*Work required*
When the listing below reaches the line that has "Découvrez ces véhicules", start reproducing exactly; stop after the line that has "dos polinizadores. Conclui-se", and drop the pictures.
*** Task inputs
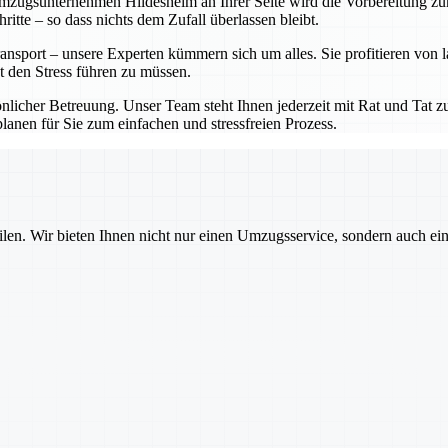
ugsunternehmen Hildesheim an Ihrer Seite wird die Vorbereitung zum K
tte – so dass nichts dem Zufall überlassen bleibt.
nsport – unsere Experten kümmern sich um alles. Sie profitieren von 
t den Stress führen zu müssen.
cher Betreuung. Unser Team steht Ihnen jederzeit mit Rat und Tat zur
anen für Sie zum einfachen und stressfreien Prozess.
ilen. Wir bieten Ihnen nicht nur einen Umzugsservice, sondern auch ei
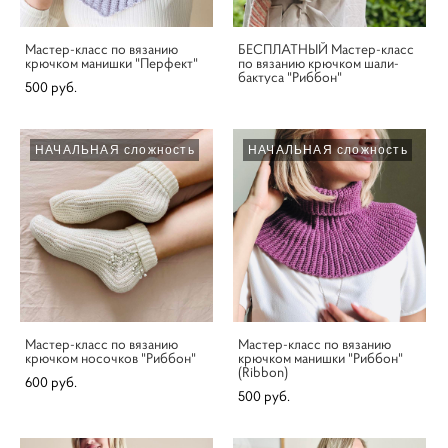
Мастер-класс по вязанию
БЕСПЛАТНЫЙ Мастер-класс
крючком манишки "Перфект"
по вязанию крючком шали-
бактуса "Риббон"
500 pуб.
НАЧАЛЬНАЯ сложность
НАЧАЛЬНАЯ сложность
Мастер-класс по вязанию
Мастер-класс по вязанию
крючком носочков "Риббон"
крючком манишки "Риббон"
(Ribbon)
600 pуб.
500 pуб.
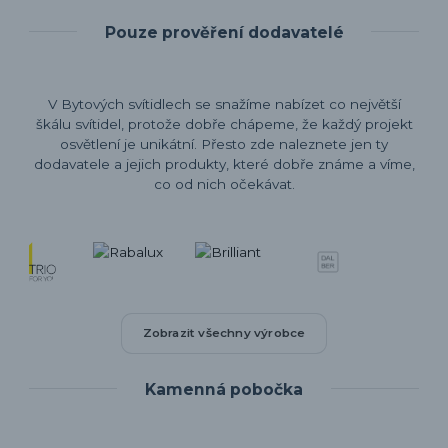
Pouze prověření dodavatelé
V Bytových svítidlech se snažíme nabízet co největší
škálu svítidel, protože dobře chápeme, že každý projekt
osvětlení je unikátní. Přesto zde naleznete jen ty
dodavatele a jejich produkty, které dobře známe a víme,
co od nich očekávat.
Zobrazit všechny výrobce
Kamenná pobočka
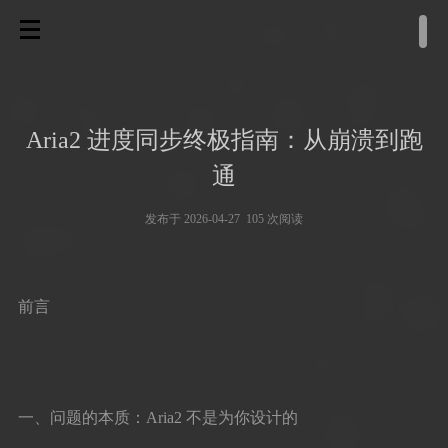
Aria2 进度同步终极指南：从崩溃到跑
通
发布于 2026-04-27 105 次阅读
前言
一、问题的本质：Aria2 不是为你设计的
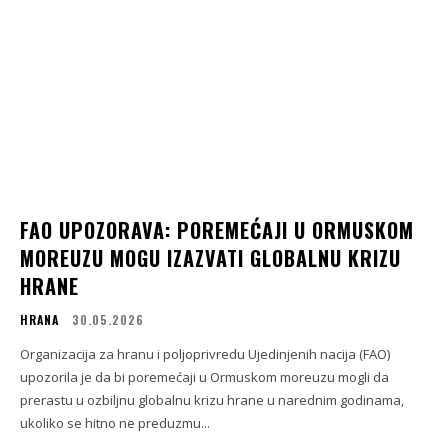
FAO UPOZORAVA: POREMEĆAJI U ORMUSKOM
MOREUZU MOGU IZAZVATI GLOBALNU KRIZU
HRANE
HRANA
30.05.2026
Organizacija za hranu i poljoprivredu Ujedinjenih nacija (FAO)
upozorila je da bi poremećaji u Ormuskom moreuzu mogli da
prerastu u ozbiljnu globalnu krizu hrane u narednim godinama,
ukoliko se hitno ne preduzmu...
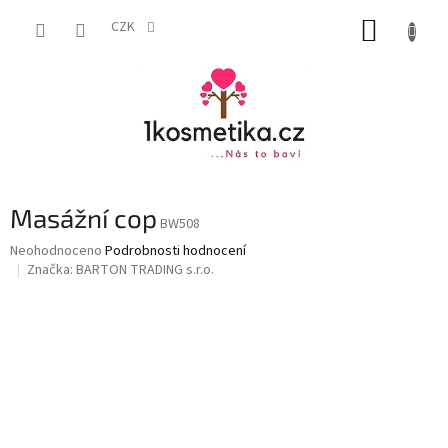
Přejít
NÁKUP
na
CZK
obsah
KOŠÍK
Masážní cop
BW508
Průměrné
Neohodnoceno
Podrobnosti hodnocení
hodnocení
Značka:
BARTON TRADING s.r.o.
produktu
je
0,0
z
5
hvězdiček.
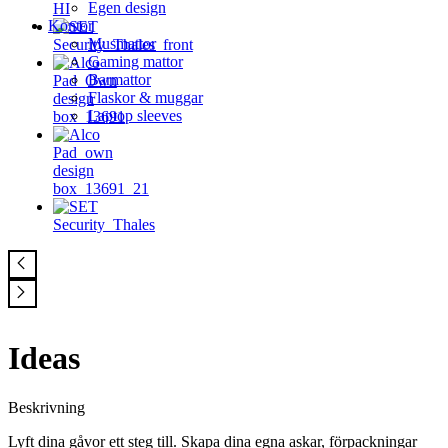
Egen design
Kontor
Musmattor
Gaming mattor
Barmattor
Flaskor & muggar
Laptop sleeves
Ideas
Beskrivning
Lyft dina gåvor ett steg till. Skapa dina egna askar, förpackningar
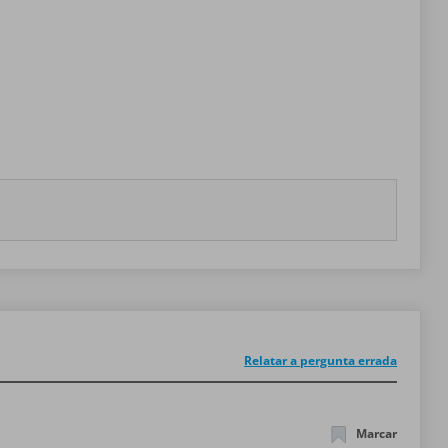
Relatar a pergunta errada
Marcar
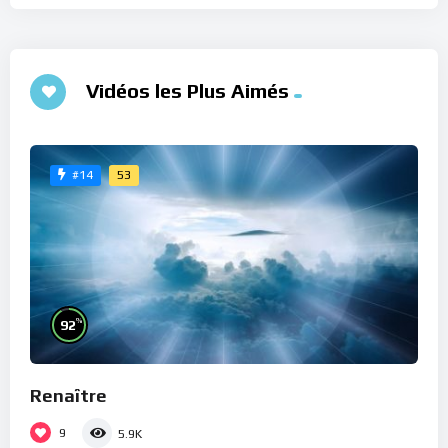
Vidéos les Plus Aimés
53
#14
%
92
Renaître
9
5.9K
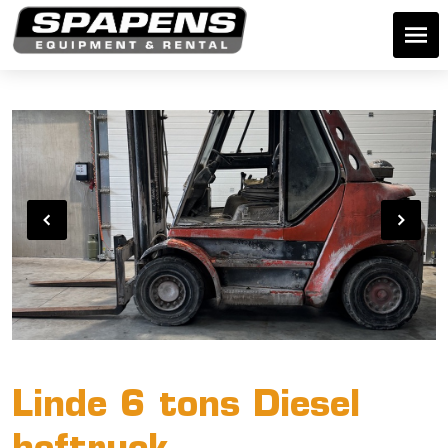
Linde 6 tons Diesel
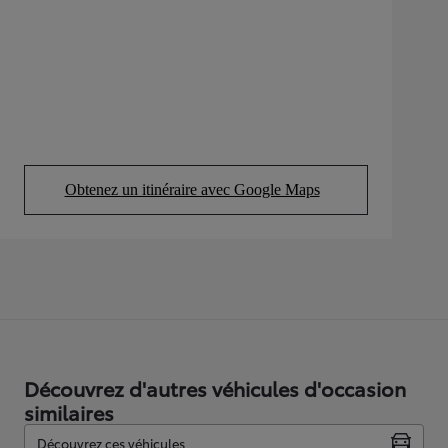
Obtenez un itinéraire avec Google Maps
(Opens in new tab)
Découvrez d'autres véhicules d'occasion
similaires
Découvrez ces véhicules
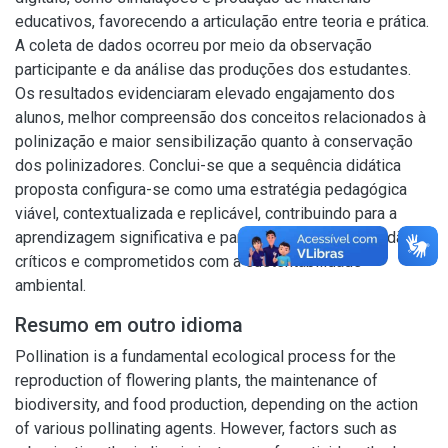
educativos, favorecendo a articulação entre teoria e prática.
A coleta de dados ocorreu por meio da observação
participante e da análise das produções dos estudantes.
Os resultados evidenciaram elevado engajamento dos
alunos, melhor compreensão dos conceitos relacionados à
polinização e maior sensibilização quanto à conservação
dos polinizadores. Conclui-se que a sequência didática
proposta configura-se como uma estratégia pedagógica
viável, contextualizada e replicável, contribuindo para a
aprendizagem significativa e para a formação de cidadãos
críticos e comprometidos com a sustentabilidade
ambiental.
Resumo em outro idioma
Pollination is a fundamental ecological process for the
reproduction of flowering plants, the maintenance of
biodiversity, and food production, depending on the action
of various pollinating agents. However, factors such as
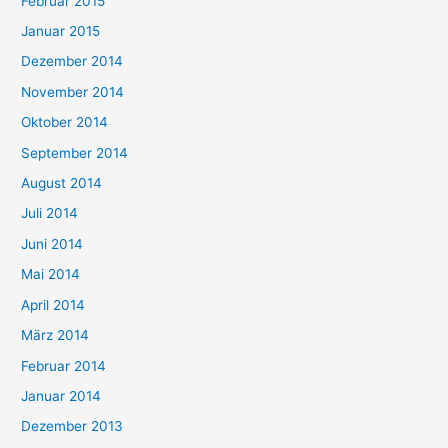
Februar 2015
Januar 2015
Dezember 2014
November 2014
Oktober 2014
September 2014
August 2014
Juli 2014
Juni 2014
Mai 2014
April 2014
März 2014
Februar 2014
Januar 2014
Dezember 2013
******
*Answer for this exercise*
Découvrez ces véhicules
educativos, favorecendo a articulação entre teoria e prática.
A coleta de dados ocorreu por meio da observação
participante e da análise das produções dos estudantes.
Os resultados evidenciaram elevado engajamento dos
alunos, melhor compreensão dos conceitos relacionados à
polinização e maior sensibilização quanto à conservação
dos polinizadores. Conclui-se que a sequência didática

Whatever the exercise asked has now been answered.